(Stored dataset items)
---*---

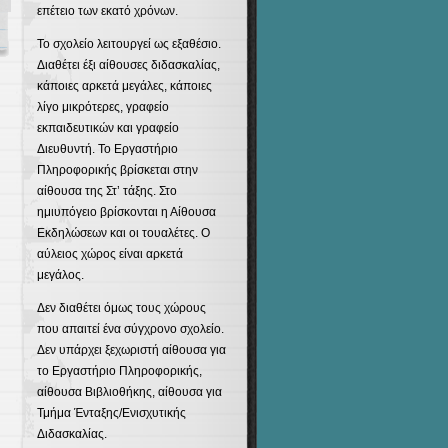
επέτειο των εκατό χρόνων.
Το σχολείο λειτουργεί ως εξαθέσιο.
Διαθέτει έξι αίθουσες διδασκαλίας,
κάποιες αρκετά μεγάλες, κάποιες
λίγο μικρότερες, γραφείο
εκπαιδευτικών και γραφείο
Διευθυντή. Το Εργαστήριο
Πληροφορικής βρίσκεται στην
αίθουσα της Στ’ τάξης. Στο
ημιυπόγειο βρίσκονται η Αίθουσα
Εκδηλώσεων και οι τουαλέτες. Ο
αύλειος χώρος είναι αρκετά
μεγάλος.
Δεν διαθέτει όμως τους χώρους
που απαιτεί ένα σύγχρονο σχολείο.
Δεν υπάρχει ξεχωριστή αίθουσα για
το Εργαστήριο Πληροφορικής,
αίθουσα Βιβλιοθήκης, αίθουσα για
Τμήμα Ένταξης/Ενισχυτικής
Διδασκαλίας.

---*---

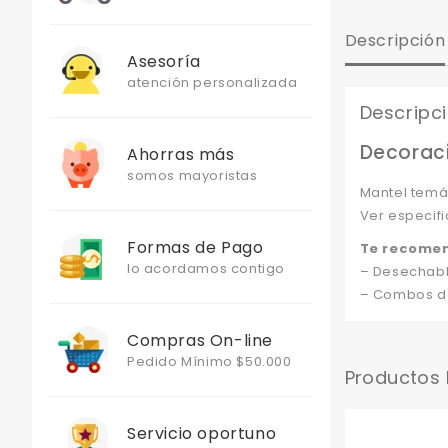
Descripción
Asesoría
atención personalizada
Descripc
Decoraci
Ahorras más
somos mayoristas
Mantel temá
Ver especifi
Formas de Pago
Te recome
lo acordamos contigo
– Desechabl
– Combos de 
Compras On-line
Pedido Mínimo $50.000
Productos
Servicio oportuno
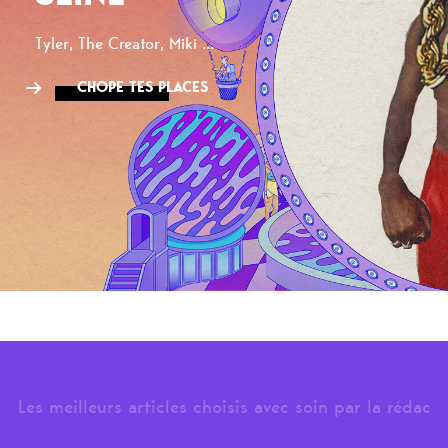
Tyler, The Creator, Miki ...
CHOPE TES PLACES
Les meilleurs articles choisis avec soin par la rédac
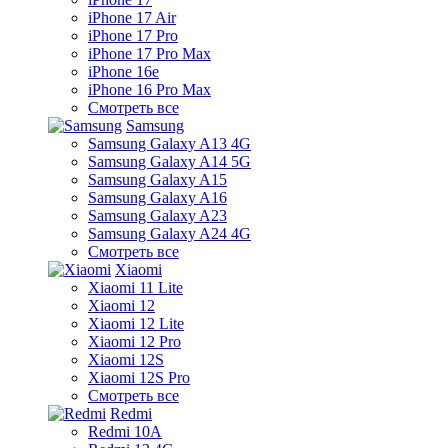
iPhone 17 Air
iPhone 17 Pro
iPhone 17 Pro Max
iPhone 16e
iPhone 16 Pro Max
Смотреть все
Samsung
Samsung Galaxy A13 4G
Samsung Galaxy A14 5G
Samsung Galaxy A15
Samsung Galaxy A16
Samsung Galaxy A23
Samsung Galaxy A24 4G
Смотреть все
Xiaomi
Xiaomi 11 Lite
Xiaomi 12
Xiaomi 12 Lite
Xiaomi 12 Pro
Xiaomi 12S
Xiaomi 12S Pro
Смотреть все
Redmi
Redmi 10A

---*---

Please give again the lines above between the line holding "Δεν διαθέτει όμως τους χώρους" and the line holding "Διδασκαλίας.", inclusive, exactly as they are and with nothing added.

▸ ANSWER FOR THIS EXERCISE:
Δεν διαθέτει όμως τους χώρους
που απαιτεί ένα σύγχρονο σχολείο.
Δεν υπάρχει ξεχωριστή αίθουσα για
το Εργαστήριο Πληροφορικής,
αίθουσα Βιβλιοθήκης, αίθουσα για
Τμήμα Ένταξης/Ενισχυτικής
Διδασκαλίας.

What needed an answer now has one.